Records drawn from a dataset
------------------------

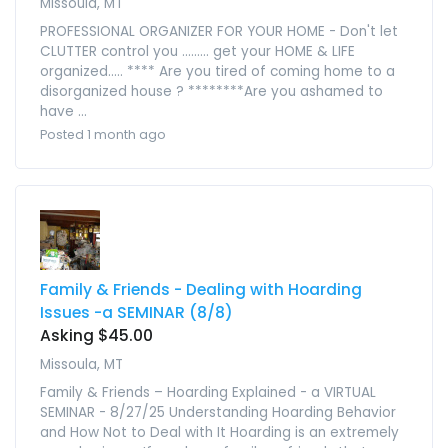
Missoula, MT
PROFESSIONAL ORGANIZER FOR YOUR HOME - Don't let
CLUTTER control you ......... get your HOME & LIFE
organized..... **** Are you tired of coming home to a
disorganized house ? ********Are you ashamed to
have ...
Posted 1 month ago
Family & Friends - Dealing with Hoarding
Issues -a SEMINAR (8/8)
Asking $45.00
Missoula, MT
Family & Friends – Hoarding Explained - a VIRTUAL
SEMINAR - 8/27/25 Understanding Hoarding Behavior
and How Not to Deal with It Hoarding is an extremely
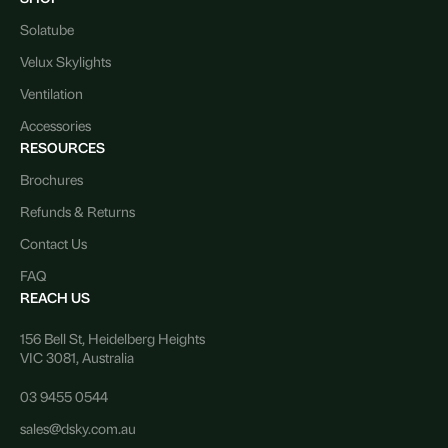
Solatube
Velux Skylights
Ventilation
Accessories
RESOURCES
Brochures
Refunds & Returns
Contact Us
FAQ
REACH US
156 Bell St, Heidelberg Heights
VIC 3081, Australia
03 9455 0544
sales@dsky.com.au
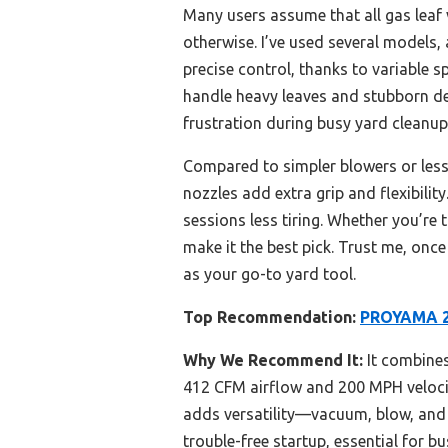
Many users assume that all gas lea
otherwise. I’ve used several models,
precise control, thanks to variable 
handle heavy leaves and stubborn debr
frustration during busy yard cleanup
Compared to simpler blowers or less 
nozzles add extra grip and flexibili
sessions less tiring. Whether you’re 
make it the best pick. Trust me, on
as your go-to yard tool.
Top Recommendation:
PROYAMA 26
Why We Recommend It:
It combines
412 CFM airflow and 200 MPH velocit
adds versatility—vacuum, blow, and
trouble-free startup, essential for b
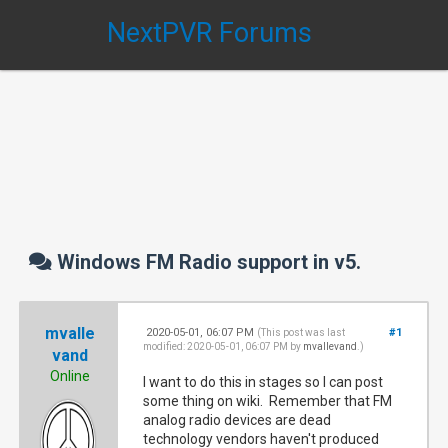
NextPVR Forums
Windows FM Radio support in v5.
mvalle
2020-05-01, 06:07 PM
#1
(This post was last
modified: 2020-05-01, 06:07 PM by
mvallevand
.)
vand
Online
I want to do this in stages so I can post
some thing on wiki. Remember that FM
analog radio devices are dead
technology vendors haven't produced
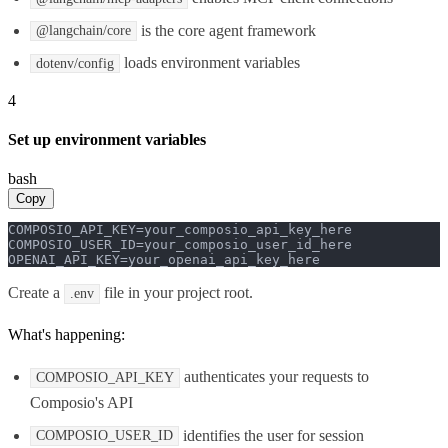
is the core agent framework
@langchain/core
loads environment variables
dotenv/config
4
Set up environment variables
bash
Copy
COMPOSIO_API_KEY=your_composio_api_key_here

COMPOSIO_USER_ID=your_composio_user_id_here

OPENAI_API_KEY=your_openai_api_key_here
Create a
file in your project root.
.env
What's happening:
authenticates your requests to
COMPOSIO_API_KEY
Composio's API
identifies the user for session
COMPOSIO_USER_ID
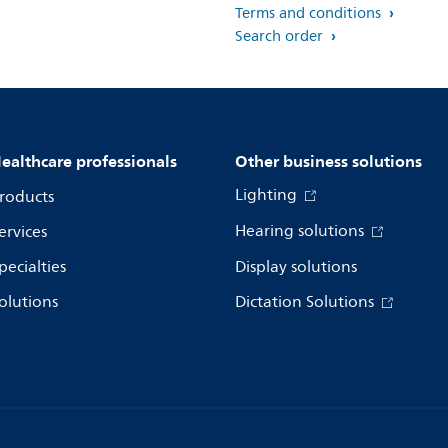
Terms and conditions
Search order
ealthcare professionals
Other business solutions
Lighting
roducts
Hearing solutions
ervices
pecialties
Display solutions
olutions
Dictation Solutions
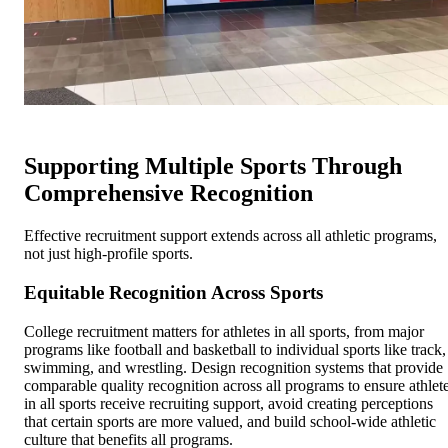
Supporting Multiple Sports Through
Comprehensive Recognition
Effective recruitment support extends across all athletic programs,
not just high-profile sports.
Equitable Recognition Across Sports
College recruitment matters for athletes in all sports, from major
programs like football and basketball to individual sports like track,
swimming, and wrestling. Design recognition systems that provide
comparable quality recognition across all programs to ensure athlet
in all sports receive recruiting support, avoid creating perceptions
that certain sports are more valued, and build school-wide athletic
culture that benefits all programs.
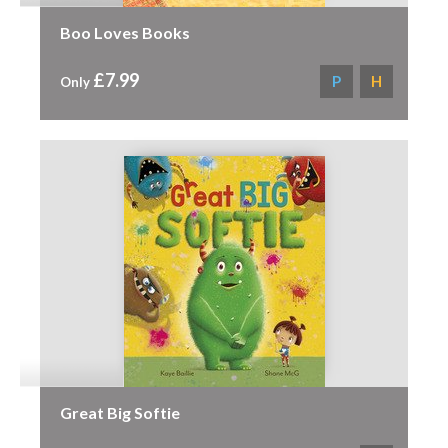
Boo Loves Books
£7.99
P
H
Only
Great Big Softie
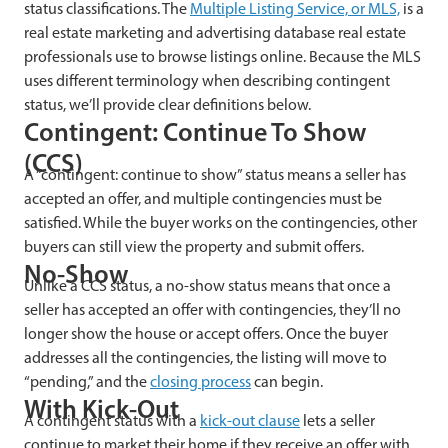
status classifications. The
Multiple Listing Service, or MLS,
is a
real estate marketing and advertising database real estate
professionals use to browse listings online. Because the MLS
uses different terminology when describing contingent
status, we’ll provide clear definitions below.
Contingent: Continue To Show
(CCS)
A “contingent: continue to show” status means a seller has
accepted an offer, and multiple contingencies must be
satisfied. While the buyer works on the contingencies, other
buyers can still view the property and submit offers.
No-Show
Unlike a CCS status, a no-show status means that once a
seller has accepted an offer with contingencies, they’ll no
longer show the house or accept offers. Once the buyer
addresses all the contingencies, the listing will move to
“pending,” and the
closing process
can begin.
With Kick-Out
A contingent status with a
kick-out clause
lets a seller
continue to market their home if they receive an offer with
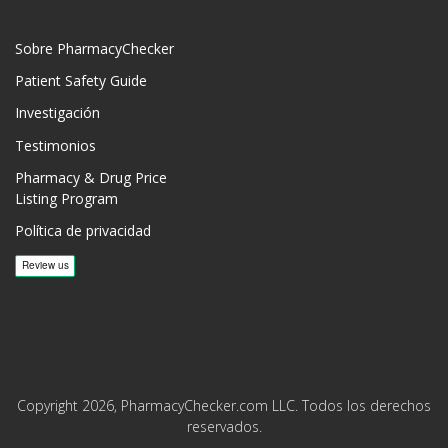
Sobre PharmacyChecker
Patient Safety Guide
Investigación
Testimonios
Pharmacy & Drug Price
Listing Program
Política de privacidad
Copyright 2026, PharmacyChecker.com LLC. Todos los derechos
reservados.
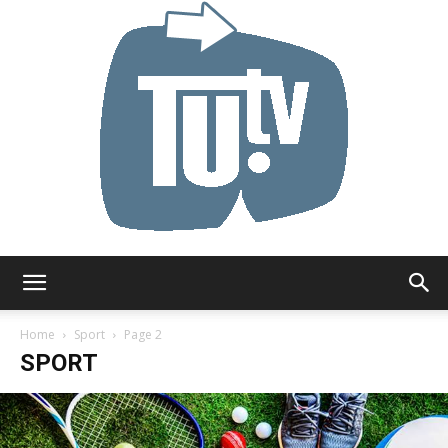
Tu.tv
Home
Sport
Page 2
SPORT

------------------------

### Instructions for the task
The expected answer is a copy of each line in the records that holds the word "programs".

### Answer to the problem
Effective recruitment support extends across all athletic programs,
programs like football and basketball to individual sports like track,
comparable quality recognition across all programs to ensure athlet
culture that benefits all programs.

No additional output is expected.